#1: Where your kid will sleep. Whether it’s a triple or a double, whether it overlooks the football field or the Boston Common, whether it has a lock or a code entry, all dorms are pretty much the same.
Chances are, you won’t choose a college based on the housing, but rather, the lack thereof. If the likelihood that your kid will roll out of bed and head to class depends on how close he or she lives in relation to class, ask your tour guide the question: “Is housing guaranteed all four years?” If the answer is no, find out where kids are commuting in from and whether it’s by foot, by school shuttle bus, or on a subway packed with commuters, when determining if where your kid will sleep affects your decision to apply.
#2 Where your kid will eat. Most campuses have at least one cafeteria where your kid can use the school food card, which will be named after the mascot. Your guide will say, “You can use your Porcupine-bucks here!” as you pass by a huge cafeteria filled with the hockey team or a Starbucks tucked in the corner of the science lab.

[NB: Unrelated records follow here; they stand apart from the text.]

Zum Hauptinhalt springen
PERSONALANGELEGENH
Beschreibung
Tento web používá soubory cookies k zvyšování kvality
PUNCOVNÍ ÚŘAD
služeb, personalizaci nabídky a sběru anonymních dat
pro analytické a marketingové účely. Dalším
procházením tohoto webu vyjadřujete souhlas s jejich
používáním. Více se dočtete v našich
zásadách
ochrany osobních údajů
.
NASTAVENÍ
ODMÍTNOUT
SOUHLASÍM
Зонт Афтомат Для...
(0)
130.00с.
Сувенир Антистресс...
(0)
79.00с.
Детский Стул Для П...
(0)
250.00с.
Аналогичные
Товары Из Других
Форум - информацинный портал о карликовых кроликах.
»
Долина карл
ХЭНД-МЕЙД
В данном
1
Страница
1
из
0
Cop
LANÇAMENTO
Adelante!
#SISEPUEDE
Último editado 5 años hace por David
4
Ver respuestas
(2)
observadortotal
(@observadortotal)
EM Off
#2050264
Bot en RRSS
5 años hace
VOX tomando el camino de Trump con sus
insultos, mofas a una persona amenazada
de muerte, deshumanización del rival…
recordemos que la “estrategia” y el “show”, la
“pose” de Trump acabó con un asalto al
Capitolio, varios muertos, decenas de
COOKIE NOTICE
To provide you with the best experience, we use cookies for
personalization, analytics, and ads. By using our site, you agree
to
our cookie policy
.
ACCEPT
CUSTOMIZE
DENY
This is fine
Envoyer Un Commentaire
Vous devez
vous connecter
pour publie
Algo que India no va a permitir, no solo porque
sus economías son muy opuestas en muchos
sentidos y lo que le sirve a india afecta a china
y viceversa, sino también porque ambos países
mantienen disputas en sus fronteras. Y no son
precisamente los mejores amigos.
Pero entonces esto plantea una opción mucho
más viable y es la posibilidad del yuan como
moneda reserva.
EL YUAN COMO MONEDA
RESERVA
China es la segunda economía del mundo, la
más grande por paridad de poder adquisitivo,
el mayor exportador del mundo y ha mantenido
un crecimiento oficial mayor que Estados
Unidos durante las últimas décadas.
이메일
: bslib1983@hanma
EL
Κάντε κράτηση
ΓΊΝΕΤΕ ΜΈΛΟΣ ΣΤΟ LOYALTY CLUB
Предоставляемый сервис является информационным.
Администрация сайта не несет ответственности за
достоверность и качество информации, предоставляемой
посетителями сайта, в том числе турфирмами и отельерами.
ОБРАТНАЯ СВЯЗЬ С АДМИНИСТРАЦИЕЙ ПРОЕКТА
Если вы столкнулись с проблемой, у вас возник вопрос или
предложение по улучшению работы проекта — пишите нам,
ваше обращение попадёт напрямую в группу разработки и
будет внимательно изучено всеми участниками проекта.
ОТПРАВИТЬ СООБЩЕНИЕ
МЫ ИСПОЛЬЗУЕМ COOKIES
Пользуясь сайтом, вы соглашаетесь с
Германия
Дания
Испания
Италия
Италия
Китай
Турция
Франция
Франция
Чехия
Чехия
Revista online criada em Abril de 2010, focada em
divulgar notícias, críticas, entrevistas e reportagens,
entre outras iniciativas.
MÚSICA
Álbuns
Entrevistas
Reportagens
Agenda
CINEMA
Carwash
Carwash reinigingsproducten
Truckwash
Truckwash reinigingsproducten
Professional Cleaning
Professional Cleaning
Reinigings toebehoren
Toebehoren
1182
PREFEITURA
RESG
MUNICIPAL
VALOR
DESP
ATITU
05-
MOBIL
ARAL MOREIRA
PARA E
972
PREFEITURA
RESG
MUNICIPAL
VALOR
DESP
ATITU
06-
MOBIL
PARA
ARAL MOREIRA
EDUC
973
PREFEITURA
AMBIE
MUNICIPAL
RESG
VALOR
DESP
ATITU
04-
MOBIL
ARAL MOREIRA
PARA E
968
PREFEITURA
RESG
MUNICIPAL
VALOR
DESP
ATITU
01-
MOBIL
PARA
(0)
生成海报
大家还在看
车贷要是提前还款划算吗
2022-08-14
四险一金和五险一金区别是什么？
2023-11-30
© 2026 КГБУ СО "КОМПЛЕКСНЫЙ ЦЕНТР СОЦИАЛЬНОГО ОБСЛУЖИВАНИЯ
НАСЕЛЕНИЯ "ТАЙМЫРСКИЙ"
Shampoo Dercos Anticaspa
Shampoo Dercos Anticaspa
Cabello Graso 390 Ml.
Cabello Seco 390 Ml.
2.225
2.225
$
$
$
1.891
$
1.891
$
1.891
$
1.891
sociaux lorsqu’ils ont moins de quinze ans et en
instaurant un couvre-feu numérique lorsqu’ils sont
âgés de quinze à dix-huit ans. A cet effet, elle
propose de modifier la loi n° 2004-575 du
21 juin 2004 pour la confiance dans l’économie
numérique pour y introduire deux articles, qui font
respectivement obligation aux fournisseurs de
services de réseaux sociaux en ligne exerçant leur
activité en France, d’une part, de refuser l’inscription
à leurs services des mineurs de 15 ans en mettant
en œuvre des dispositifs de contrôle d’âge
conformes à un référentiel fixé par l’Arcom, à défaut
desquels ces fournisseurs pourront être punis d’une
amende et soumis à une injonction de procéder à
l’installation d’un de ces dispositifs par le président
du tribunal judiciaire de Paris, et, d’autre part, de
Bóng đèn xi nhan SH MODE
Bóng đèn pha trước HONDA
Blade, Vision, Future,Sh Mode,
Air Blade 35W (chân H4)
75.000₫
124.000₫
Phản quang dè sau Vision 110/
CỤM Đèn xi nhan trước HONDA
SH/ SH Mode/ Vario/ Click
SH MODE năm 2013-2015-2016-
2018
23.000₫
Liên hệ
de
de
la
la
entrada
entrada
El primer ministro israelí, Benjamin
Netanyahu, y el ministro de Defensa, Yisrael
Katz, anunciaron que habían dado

Where your kid will eat matters most on rural campuses where there are no Chipotles or Dunkin Donuts or grocery stores down the street to help fill up between meals. It also matters if you have an athlete who chows down a lot or a picky eater who doesn’t.
Where your kid will eat is affected by where he or she will sleep, because some dorm suites and all off campus housing have kitchens. What matters then is if your kid can cook, and if not, if he or she can subsist on instant noodle soup and popcorn for eight months.
#3 Where your kid will learn. This is the one that always matters, because it’s where your tuition money–which could buy a house– goes. Your guide will talk about student-teacher ratios, which means that your kid will either be in a lecture hall with 200 kids or a classroom with 20. The higher the ratio, the greater the likelihood he or she will play Candy Crush or Fifa on the phone during class.
What also matters is the types of majors and whether those appeal to your kid. Also, whether the school has the latest gadgets and goodies to support those majors (think: film editing equipment, science labs, laptops, etc.).
If there’s one two-part question you should absolutely ask your guide, it’s this: What percentage of students graduate with jobs and how long did it take them to graduate? The smaller the percentage of job-getters and the higher the number of years at the school mean one thing: Where your kid goes to college matters. Where he or she sleeps and eats during that time is less important unless it has a significant impact on learning.